Les centres de rétention jouent un rôle essentiel dans la politique migratoire française. La métropole et les territoires d’outre-mer comptent vingt-quatre établissements de ce type, dont l’objet officiel est d’interner les étrangers « faisant l’objet d’une décision d’éloignement, dans l’attente de [leur] renvoi forcé ».Comme les locaux de rétention administrative (LRA) et les zones d’attente, situées dans des aéroports, gares ferroviaires et ports, ces centres retiennent ceux dont l’administration juge la situation irrégulière, et qui relèvent du ministère de l’intérieur.
En 1975, journalistes et associations révélèrent les conditions d’insalubrité du hangar d’Arenc, sur le port de Marseille, où les étrangers sur le point d’être expulsés étaient illégalement enfermés depuis une quinzaine d’années. Par la suite, la loi du 29 octobre 1981 légalisa la réclusion administrative en disposant qu’un étranger en instance d’expulsion « peut être maintenu, s’il y a nécessité absolue, par décision écrite motivée du préfet dans des locaux ne relevant pas de l’administration pénitentiaire » : les CRA étaient nés. À l’époque, la rétention était présentée comme une mesure exceptionnelle, et ne pouvait pas dépasser le « temps strictement nécessaire », limité à une semaine (1).
En trente ans, la durée maximale d’enfermement est passée de sept à quarante-cinq jours
En 2015, les CRA, qui comptent 1 779 places sur l’ensemble du territoire français, ont vu passer 26 294 personnes en métropole et 18 135 outre-mer. En métropole, environ une personne sur deux a été libérée, alors que trois sur quatre ont été expulsées des départements d’outre-mer. Selon les conventions de Genève, ratifiées par la France, les mineurs ne devraient pas être enfermés ; cependant, entre 2011 et 2015, 732 enfants ont été expulsés des lieux de rétention de la métropole, et 21 436 de Mayotte (2).
« Ce sont des prisons qui ne disent pas leur nom,affirme M. David Rohi, responsable de la commission éloignement de la Cimade. C’est un régime carcéral différent des prisons, mais ça reste un régime carcéral.

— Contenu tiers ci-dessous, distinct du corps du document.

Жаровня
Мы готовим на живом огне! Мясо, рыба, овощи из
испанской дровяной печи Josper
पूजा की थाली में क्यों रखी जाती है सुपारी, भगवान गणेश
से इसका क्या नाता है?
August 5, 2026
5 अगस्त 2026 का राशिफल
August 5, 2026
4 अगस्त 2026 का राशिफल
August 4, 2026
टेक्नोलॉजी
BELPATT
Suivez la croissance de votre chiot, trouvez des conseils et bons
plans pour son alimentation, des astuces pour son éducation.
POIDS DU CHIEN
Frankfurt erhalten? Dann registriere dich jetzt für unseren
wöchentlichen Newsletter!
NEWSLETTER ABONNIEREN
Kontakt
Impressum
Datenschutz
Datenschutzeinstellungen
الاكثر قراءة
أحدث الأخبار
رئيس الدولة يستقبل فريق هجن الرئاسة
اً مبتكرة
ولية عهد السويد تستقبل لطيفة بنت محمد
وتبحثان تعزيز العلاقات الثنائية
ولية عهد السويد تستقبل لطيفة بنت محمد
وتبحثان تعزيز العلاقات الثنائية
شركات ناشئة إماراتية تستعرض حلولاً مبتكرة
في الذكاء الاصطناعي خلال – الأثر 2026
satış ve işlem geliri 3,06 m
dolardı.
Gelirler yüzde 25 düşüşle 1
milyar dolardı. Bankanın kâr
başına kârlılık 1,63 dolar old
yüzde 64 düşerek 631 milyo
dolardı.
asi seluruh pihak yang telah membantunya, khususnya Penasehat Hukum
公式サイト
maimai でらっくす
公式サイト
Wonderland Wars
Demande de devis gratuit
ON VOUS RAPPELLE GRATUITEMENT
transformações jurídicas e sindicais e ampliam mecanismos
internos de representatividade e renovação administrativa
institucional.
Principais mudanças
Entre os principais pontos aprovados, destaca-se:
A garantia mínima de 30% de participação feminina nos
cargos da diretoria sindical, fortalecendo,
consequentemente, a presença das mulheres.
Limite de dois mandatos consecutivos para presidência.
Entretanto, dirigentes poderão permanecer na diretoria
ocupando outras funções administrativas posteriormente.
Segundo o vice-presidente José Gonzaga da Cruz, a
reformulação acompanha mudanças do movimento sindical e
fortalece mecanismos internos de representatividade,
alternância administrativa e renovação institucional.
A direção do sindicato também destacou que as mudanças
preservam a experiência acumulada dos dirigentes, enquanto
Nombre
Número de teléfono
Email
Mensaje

Les gens y sont enfermés derrière des barbelés, privés de liberté, ils ne peuvent pas sortir. Parfois, ils cumulent des périodes d’enfermement qui peuvent être très longues. » Jusqu’au 1er janvier 2010, cette association dotée d’une forte légitimité historique — fondée en 1939 en tant que Comité inter-mouvements auprès des évacués, elle protégea de nombreux internés ou persécutés durant la guerre — assurait seule une mission d’entraide dans les CRA. M. Brice Hortefeux, ministre de l’intérieur du président Nicolas Sarkozy, lança alors un appel d’offres ouvrant cette possibilité à quatre autres associations (3), dans l’espoir d’affaiblir la défense des droits des étrangers. Mais « l’ensemble de ces associations établissent un rapport annuel commun sur la rétention qui est tout aussi complet et critique que celui que la Cimade faisait seule auparavant », estime Mme Claire Rodier, membre du Groupe d’information et de soutien des immigrés (Gisti) et présidente de Migreurop, un « observatoire des frontières » bâti par un réseau de militants et de chercheurs qui luttent contre la généralisation de l’enfermement des étrangers.

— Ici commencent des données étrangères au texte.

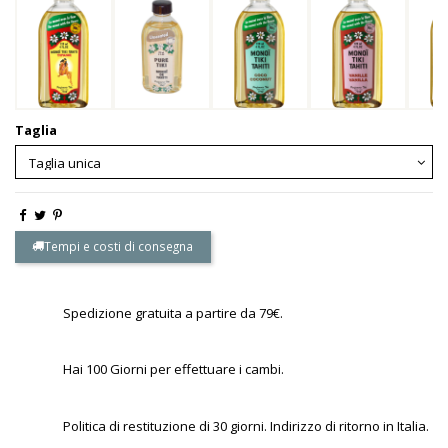
Taglia
Tempi e costi di consegna
Spedizione gratuita a partire da 79€.
Hai 100 Giorni per effettuare i cambi.
Politica di restituzione di 30 giorni. Indirizzo di ritorno in Italia.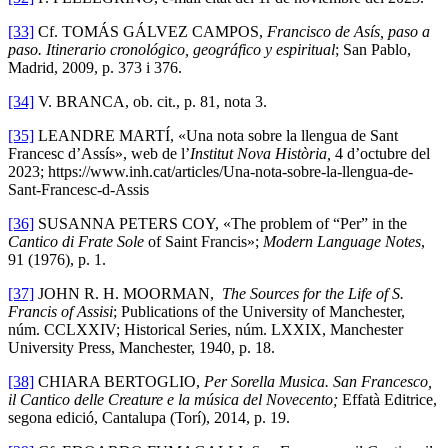
[33]
Cf. TOMÁS GÁLVEZ CAMPOS,
Francisco de Asís, paso a
paso. Itinerario cronológico, geográfico y espiritual
; San Pablo,
Madrid, 2009, p. 373 i 376.
[34]
V. BRANCA, ob. cit., p. 81, nota 3.
[35]
LEANDRE MARTÍ, «Una nota sobre la llengua de Sant
Francesc d’Assís», web de l’
Institut Nova Història,
4 d’octubre del
2023; https://www.inh.cat/articles/Una-nota-sobre-la-llengua-de-
Sant-Francesc-d-Assis
[36]
SUSANNA PETERS COY, «The problem of “Per” in the
Cantico di Frate Sole
of Saint Francis»;
Modern Language Notes
,
91 (1976), p. 1.
[37]
JOHN R. H. MOORMAN,
The Sources for the Life of S.
Francis of Assisi
; Publications of the University of Manchester,
núm. CCLXXIV; Historical Series, núm. LXXIX, Manchester
University Press, Manchester, 1940, p. 18.
[38]
CHIARA BERTOGLIO,
Per Sorella Musica. San Francesco,
il Cantico delle Creature e la música del Novecento;
Effatà Editrice,
segona edició, Cantalupa (Torí), 2014, p. 19.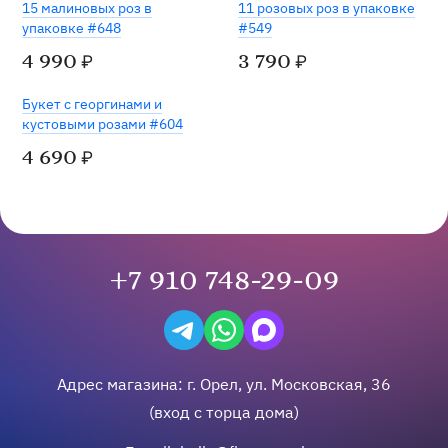
15 малиновых роз в
11 розовых роз в упаковке
упаковке #648
#549
4 990
3 790
₽
₽
Хит
Букет с георгинами и
кустовыми розами #604
4 690
₽
+7 910 748-29-09
Написать в Telegram
Написать на WhatsApp
Написать в Max
Адрес магазина:
г.
Орел
,
ул. Московская, 36
(вход с торца дома)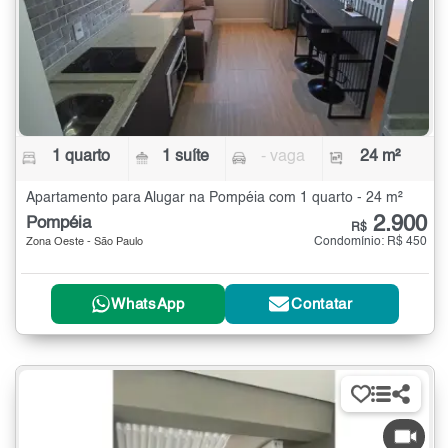
1 quarto
1 suíte
- vaga
24 m²
Apartamento para Alugar na Pompéia com 1 quarto - 24 m²
2.900
Pompéia
R$
Condomínio: R$ 450
Zona Oeste - São Paulo
WhatsApp
Contatar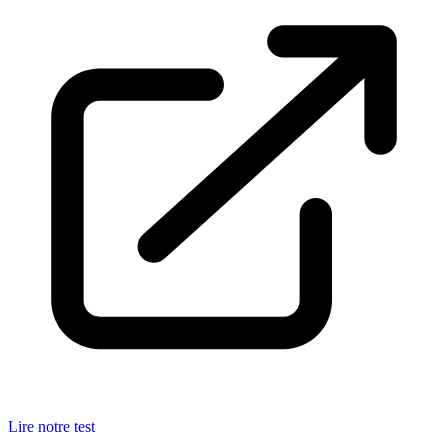
Lire notre test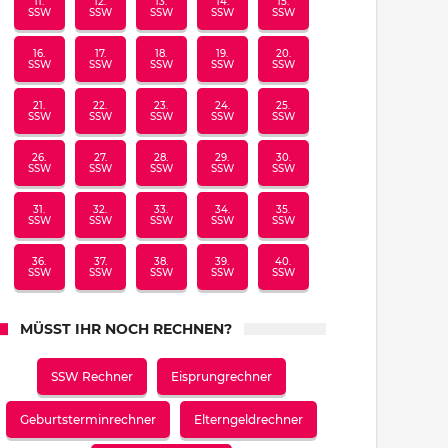
11.
12.
13.
14.
15.
SSW
SSW
SSW
SSW
SSW
16.
17.
18.
19.
20.
SSW
SSW
SSW
SSW
SSW
21.
22.
23.
24.
25.
SSW
SSW
SSW
SSW
SSW
26.
27.
28.
29.
30.
SSW
SSW
SSW
SSW
SSW
31.
32.
33.
34.
35.
SSW
SSW
SSW
SSW
SSW
36.
37.
38.
39.
40.
SSW
SSW
SSW
SSW
SSW
MÜSST IHR NOCH RECHNEN?
SSW Rechner
Eisprungrechner
Geburtsterminrechner
Elterngeldrechner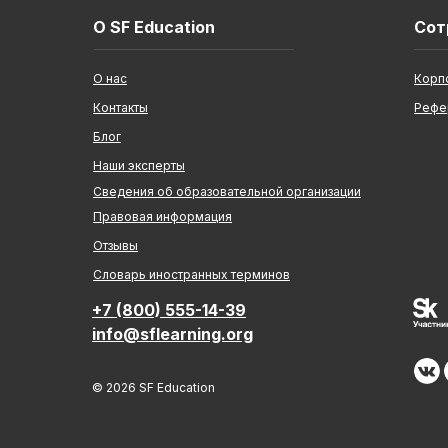
О SF Education
Сот
О нас
Корп
Контакты
Рефе
Блог
Наши эксперты
Сведения об образовательной организации
Правовая информация
Отзывы
Cловарь иностранных терминов
+7 (800) 555-14-39
info@sflearning.org
© 2026 SF Education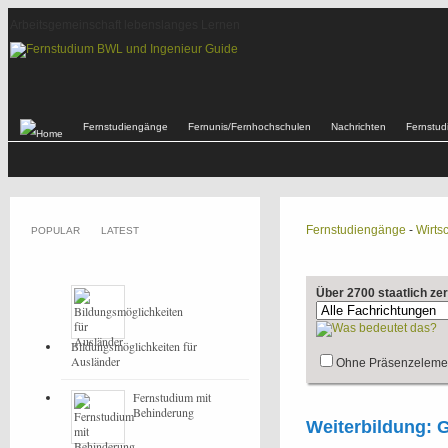
Arbeitsgemeinschaft lebenslanges Lernen
Fernstudiengänge
Fernunis/Fernhochschulen
Nachrichten
Fernstu
Fernstudiengänge
-
Wirtsc
POPULAR
LATEST
Über 2700 staatlich ze
Bildungsmöglichkeiten für
Ausländer
Ohne Präsenzeleme
Fernstudium mit
Behinderung
Weiterbildung: G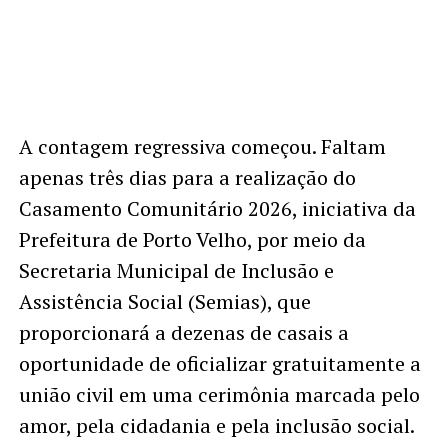
A contagem regressiva começou. Faltam
apenas três dias para a realização do
Casamento Comunitário 2026, iniciativa da
Prefeitura de Porto Velho, por meio da
Secretaria Municipal de Inclusão e
Assistência Social (Semias), que
proporcionará a dezenas de casais a
oportunidade de oficializar gratuitamente a
união civil em uma cerimônia marcada pelo
amor, pela cidadania e pela inclusão social.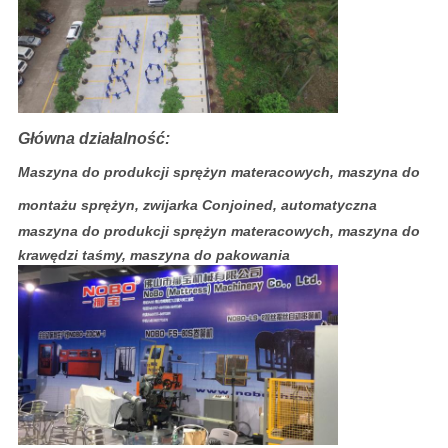
Główna działalność:
Maszyna do produkcji sprężyn materacowych, maszyna do
montażu sprężyn, zwijarka Conjoined, automatyczna
maszyna do produkcji sprężyn materacowych, maszyna do
krawędzi taśmy, maszyna do pakowania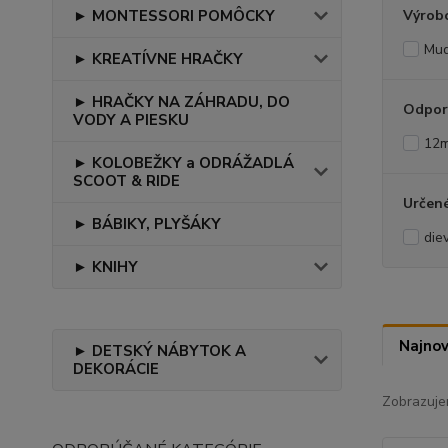
Výrob
► MONTESSORI POMÔCKY
Mu
► KREATÍVNE HRAČKY
► HRAČKY NA ZÁHRADU, DO
Odpor
VODY A PIESKU
12
► KOLOBEŽKY a ODRÁŽADLÁ
SCOOT & RIDE
Určené
► BÁBIKY, PLYŠÁKY
die
► KNIHY
Najnov
► DETSKÝ NÁBYTOK A
DEKORÁCIE
Zobrazuje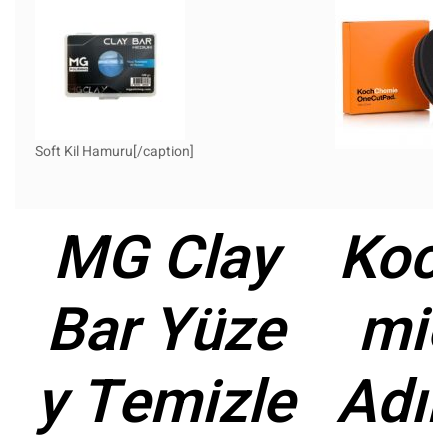
Soft Kil Hamuru[/caption]
MG Clay
Koc
Bar Yüze
mi
y Temizle
Adı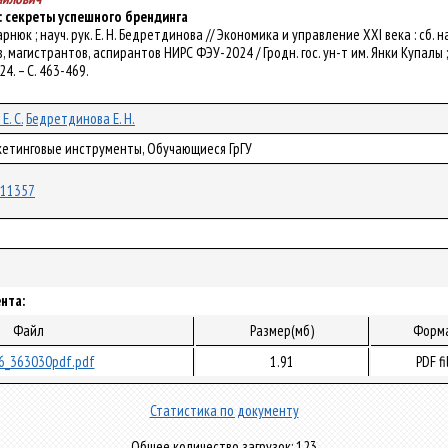
 секреты успешного брендинга
. Спарнюк ; науч. рук. Е. Н. Бедретдинова // Экономика и управление XXI века :
агистрантов, аспирантов НИРС ФЭУ-2024 / Гродн. гос. ун-т им. Янки Купалы ; гл. 
24. – С. 463-469.
Е. С.
Бедретдинова Е. Н.
ркетинговые инструменты, Обучающиеся ГрГУ
/111357
нта:
Файл
Размер(мб)
Форм
6_363030pdf.pdf
1.91
PDF fi
Статистика по документу
Общее количество загрузок: 123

« Nous nous imposons une mission de témoignage pour nous essentielle, explique Mme Maryse Boulard, chargée du soutien et des actions juridiques de la Cimade. Nous dénonçons ce qui se passe à l’intérieur des CRA et nous souhaitons aussi que les droits des personnes s’améliorent, mais avec un objectif parallèle, qui est la fermeture des CRA. » Selon elle, la rétention a toujours été massivement détournée de son objet : « La situation de certains devrait conduire l’administration à les régulariser immédiatement. Pour plusieurs d’entre eux, c’est la cinquième, dixième, vingtième rétention en plusieurs années. D’autres viennent de pays en guerre et sont manifestement inexpulsables... » Sortis des CRA, dans des situations inextricables ou n’ayant tout simplement pas, faute de parler français, les moyens de comprendre les méandres administratifs qui permettraient leur régularisation, des milliers de demandeurs d’asile sont réduits à la clandestinité et condamnés à servir de main-d’œuvre bon marché, corvéable à merci.

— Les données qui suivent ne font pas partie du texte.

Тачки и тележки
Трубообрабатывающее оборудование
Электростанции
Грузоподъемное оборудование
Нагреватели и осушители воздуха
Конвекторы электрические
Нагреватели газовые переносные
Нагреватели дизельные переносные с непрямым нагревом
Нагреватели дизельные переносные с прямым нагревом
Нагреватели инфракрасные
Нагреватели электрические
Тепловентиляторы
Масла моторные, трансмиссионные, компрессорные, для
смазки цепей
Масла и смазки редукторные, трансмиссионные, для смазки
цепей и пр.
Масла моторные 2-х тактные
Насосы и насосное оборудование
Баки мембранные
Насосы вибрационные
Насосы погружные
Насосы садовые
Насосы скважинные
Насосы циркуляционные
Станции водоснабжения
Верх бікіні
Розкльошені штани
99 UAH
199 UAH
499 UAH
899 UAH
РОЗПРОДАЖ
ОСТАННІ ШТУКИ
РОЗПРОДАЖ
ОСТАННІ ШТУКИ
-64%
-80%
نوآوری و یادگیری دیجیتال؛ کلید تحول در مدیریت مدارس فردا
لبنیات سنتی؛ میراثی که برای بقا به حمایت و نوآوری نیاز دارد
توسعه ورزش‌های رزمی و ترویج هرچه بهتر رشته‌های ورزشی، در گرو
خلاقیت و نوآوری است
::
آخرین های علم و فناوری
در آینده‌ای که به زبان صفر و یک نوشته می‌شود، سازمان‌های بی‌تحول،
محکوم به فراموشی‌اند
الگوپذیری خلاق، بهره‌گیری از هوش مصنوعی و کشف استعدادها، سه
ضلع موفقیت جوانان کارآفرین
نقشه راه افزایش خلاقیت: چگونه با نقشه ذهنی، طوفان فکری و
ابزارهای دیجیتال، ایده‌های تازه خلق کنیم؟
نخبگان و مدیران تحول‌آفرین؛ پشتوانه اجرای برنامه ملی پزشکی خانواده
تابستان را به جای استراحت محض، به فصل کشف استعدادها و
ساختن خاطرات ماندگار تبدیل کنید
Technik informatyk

Comme ils n’ont pas les documents nécessaires pour être renvoyés dans leur pays et ne sont pas reconnus par les consulats, ils ne sont pas expulsés. Mais ils restent passibles d’une obligation de quitter le territoire français (OQTF). En cas de contrôle, ils reprennent souvent le chemin d’un CRA, même lorsque les autorités savent qu’elles ne peuvent pas les expulser. « L’administration persiste à les enfermer. On est maintenant passé à une démarche répressive ; on voit que le rôle des CRA est dévoyé, alors que la rétention n’était initialement prévue que pour le temps strictement nécessaire à l’éloignement de la personne »,analyse Mme Boulard. En septembre 2016, M. Sarkozy a même proposé de placer en rétention administrative les personnes faisant l’objet d’une « fiche S », c’est-à-dire soupçonnées de visées terroristes ou d’atteinte à la sûreté de l’État (ou d’être complices de tels agissements), sans pour autant qu’elles soient en situation irrégulière ou qu’elles aient commis un délit ou un crime.
À l’automne 2015, la préfecture d’Arras, avec l’aval du ministère de l’intérieur, a détourné le cadre légal des CRA pour « désengorger » le camp informel de Calais. « Des migrants ont été arrêtés, enfermés en CRA, dispersés dans toute la France, alors que l’on sait très bien que, dans leur grande majorité, ils n’avaient pas vocation à être “éloignés”, pour des raisons de nationalité, d’identification des documents, etc. »,explique Mme Rodier, très critique envers l’action de l’État à Calais : « L’invention des centres d’accueil et d’orientation (CAO) ne paraît a priori pas une mauvaise idée, mais, concrètement, cela ne se traduit pas par une gestion cohérente. » Elle ajoute que la situation est pourtant loin d’être insoluble : « Les dispositifs d’accueil ont toujours été sous-évalués, et je pense qu’ils l’ont été structurellement. Pas parce que la demande était trop forte, mais parce qu’il fallait absolument être en deçà des besoins pour créer ce sentiment d’inconfort qui participe à un processus de dissuasion. »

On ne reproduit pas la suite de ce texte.